Bring back every record exactly, except for the pictures, which stay out.

== DATA IN THIS EXERCISE

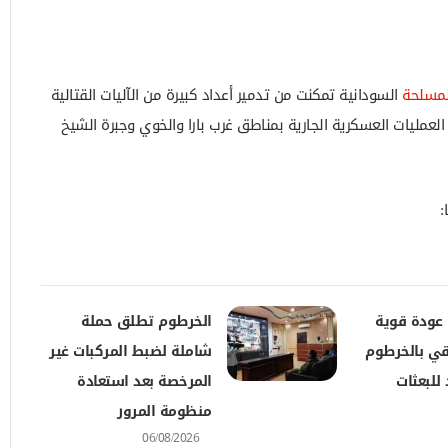
لمسلحة
السودانية تمكنت من تدمير أعداد كبيرة من الآليات القتالية
 العمليات العسكرية الجارية بمناطق غرب بارا والخوي وجبرة الشيخ
:
 عودة قوية
الخرطوم تطلق حملة
قي بالخرطوم
شاملة لضبط المركبات غير
للبعثات
المرخصة بعد استعادة
منظومة المرور
06/08/2026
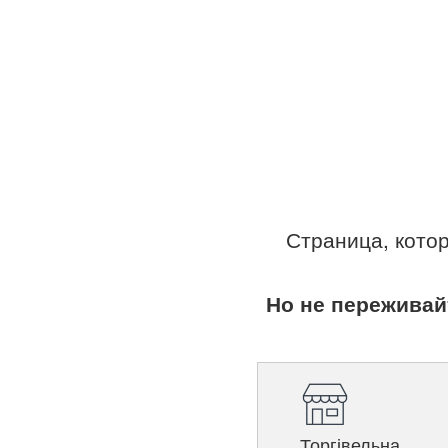
Страница, кото
Но не переживай
Торгівельна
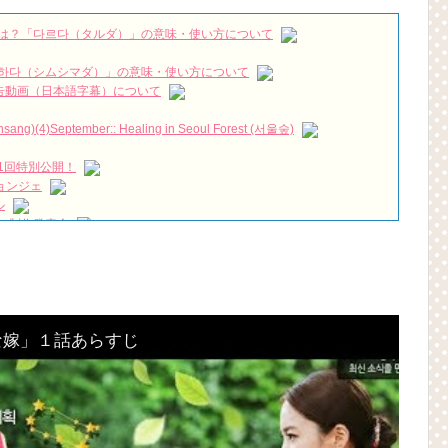
luded )『マンスリー彼氏』で話題のソ・ガンジュンはどんな人？
NEW!
家族を巻き込み繰り広げる笑いと涙のラブコメディ！「タリミファミリ
は？「다르다（タルダ）」の意味・使い方について
よりU-NEXTにて独占先行配信開始！【30秒予告】
NEW!
紀の大君夫人#disneyplus #iu #byeonwooseok
NEW!
하다（シムシマダ）」の意味・使い方について
짱 출신 &#39;한혜진 언니&#39; (ft. 도여니의 학창시절) | 편 먹고 갈래
』予告動画（日本語字幕）について
우리는)
)(4)September:: Healing in Seoul Forest (서울숲)
月2日TSUTAYAにて先行レンタル開始！
1回特別公開！
 Bin 현빈❤️ 손예진 Son Ye Jin-Crash Landing On You/ヒョンビン❤️ソンイ
ョンジェ
ル
が急死…イ・ソンギョンら同僚芸能人から慰めの言葉が続々 – Taka
 制作発表会
（28日）結婚……
永遠の約束～」メイキングを一部公開（DVD-SET2特典映像より）
ン、「健康がとても回復…痩せたのはソン・ジェリムのせい!? 」
の大物俳優
を伝える“会いたいでしょ？” Big News TV
よ」に出演確定…“台本を見た瞬間惹かれた” 20180123
な嫁」１話あらすじ
(Junggigo) – 그리고 그려도 (Miss You In My Heart)
秘書がなぜそうか」出演で話題 Big News TV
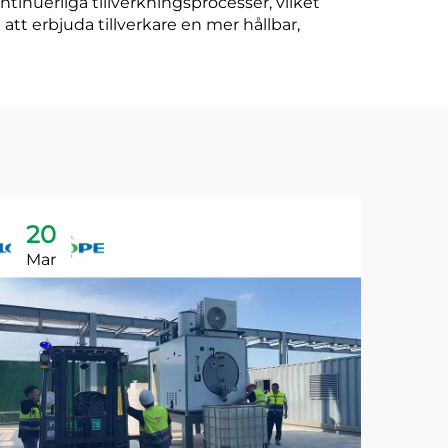
inuerliga tillverkningsprocesser, vilket
att erbjuda tillverkare en mer hållbar,
20
2
Mar
Ma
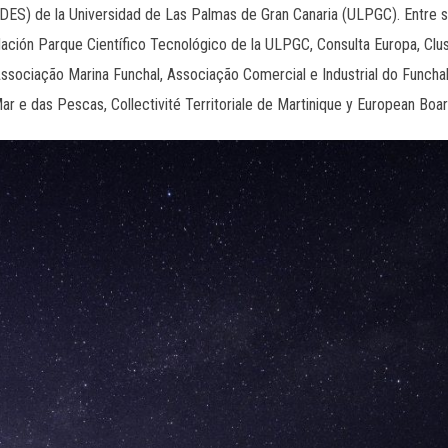
IDES) de la Universidad de Las Palmas de Gran Canaria (ULPGC). Entre
ndación Parque Científico Tecnológico de la ULPGC, Consulta Europa, Cl
sociação Marina Funchal, Associação Comercial e Industrial do Funcha
r e das Pescas, Collectivité Territoriale de Martinique y European Boart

====

** RESULT OF THIS EXERCISE **
لمسلحة
السودانية تمكنت من تدمير أعداد كبيرة من الآليات القتالية
 العمليات العسكرية الجارية بمناطق غرب بارا والخوي وجبرة الشيخ
:
 عودة قوية
الخرطوم تطلق حملة
قي بالخرطوم
شاملة لضبط المركبات غير
للبعثات
المرخصة بعد استعادة
منظومة المرور
06/08/2026
Страница, кото
Но не переживай
Торгівельна
luded )『マンスリー彼氏』で話題のソ・ガンジュンはどんな人？
NEW!
家族を巻き込み繰り広げる笑いと涙のラブコメディ！「タリミファミリ
は？「다르다（タルダ）」の意味・使い方について
よりU-NEXTにて独占先行配信開始！【30秒予告】
NEW!
紀の大君夫人#disneyplus #iu #byeonwooseok
NEW!
하다（シムシマダ）」の意味・使い方について
짱 출신 &#39;한혜진 언니&#39; (ft. 도여니의 학창시절) | 편 먹고 갈래
』予告動画（日本語字幕）について
우리는)
)(4)September:: Healing in Seoul Forest (서울숲)
月2日TSUTAYAにて先行レンタル開始！
1回特別公開！
 Bin 현빈❤️ 손예진 Son Ye Jin-Crash Landing On You/ヒョンビン❤️ソンイ
ョンジェ
ル
が急死…イ・ソンギョンら同僚芸能人から慰めの言葉が続々 – Taka
 制作発表会
（28日）結婚……
永遠の約束～」メイキングを一部公開（DVD-SET2特典映像より）
ン、「健康がとても回復…痩せたのはソン・ジェリムのせい!? 」
の大物俳優
を伝える“会いたいでしょ？” Big News TV
よ」に出演確定…“台本を見た瞬間惹かれた” 20180123
な嫁」１話あらすじ
(Junggigo) – 그리고 그려도 (Miss You In My Heart)
秘書がなぜそうか」出演で話題 Big News TV
inuerliga tillverkningsprocesser, vilket
att erbjuda tillverkare en mer hållbar,
20
2
Mar
Ma
IDES) de la Universidad de Las Palmas de Gran Canaria (ULPGC). Entre
ndación Parque Científico Tecnológico de la ULPGC, Consulta Europa, Cl
sociação Marina Funchal, Associação Comercial e Industrial do Funcha
r e das Pescas, Collectivité Territoriale de Martinique y European Boart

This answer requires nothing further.